The static thermal permeability is the low frequency limit of the dynamic thermal permeability. The thermal permeability problem is the thermal analogy of the viscous permeability problem. When the frame of a porous medium has a sufficient thermal capacity for the compressibility to reach its isothermal value at low frequencies, the excess acoustical temperature can be considered to vanish at the pore walls (this replaces the no-slip condition for viscous flow) and a static “thermal permeability” exists.
The open porosity (ϕ) is defined as the fraction of volume that is occupied by the fluid in the interconnected porous network. Non-interconnected voids trapped in the solid phase are not part of the open porosity: they are part of the closed porosity.
Viscoelastic materials are added to structures and plates in order to avoid large vibrations, espciallly around resonant frequencies. The properties of these materials are the Young’s modulus (E(ω)), the loss factor (η(ω)) and shear modulus (G(ω)). These parameters are frequency and temperature dependent.
For isotropic poroelastic materials, the elastic properties to be characterized are Young’s modulus (E), Poisson’s ratio (v) and loss factor (η). The method is based on the dynamic compression of two samples of different shape factors (s1 and s2). This enables the simultaneous characterization of the three elastic properties. The method is valid for frequencies from 20 to 100 Hz.

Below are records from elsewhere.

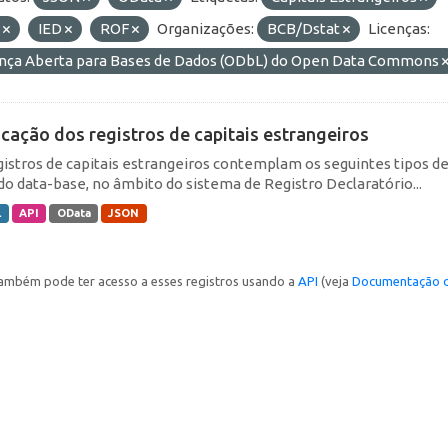
E
IED
ROF
Organizações:
BCB/Dstat
Licenças:
ença Aberta para Bases de Dados (ODbL) do Open Data Commons
icação dos registros de capitais estrangeiros
gistros de capitais estrangeiros contemplam os seguintes tipos d
do data-base, no âmbito do sistema de Registro Declaratório...
L
API
OData
JSON
ambém pode ter acesso a esses registros usando a
API
(veja
Documentação d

The viscous and thermal characteristic lengths are average macroscopic dimensions of the cells related to viscous and thermal losses, respectively. The former may be seen as an average radius of the smaller pores, and the later as the average radius of the larger pores.
The tortuosity, or structure factor, is a geometrical measurement of the deviation of the actual path followed by an acoustical wave in a porous material from a direct path in the air.
The static airflow resistivity (SAR), often represented by the Greek letter σ (sigma), is a very important parameter for acoustic material modeling. In fact, one of the first acoustic models presented by Delany & Bazley in 1970  was only relying on this parameter.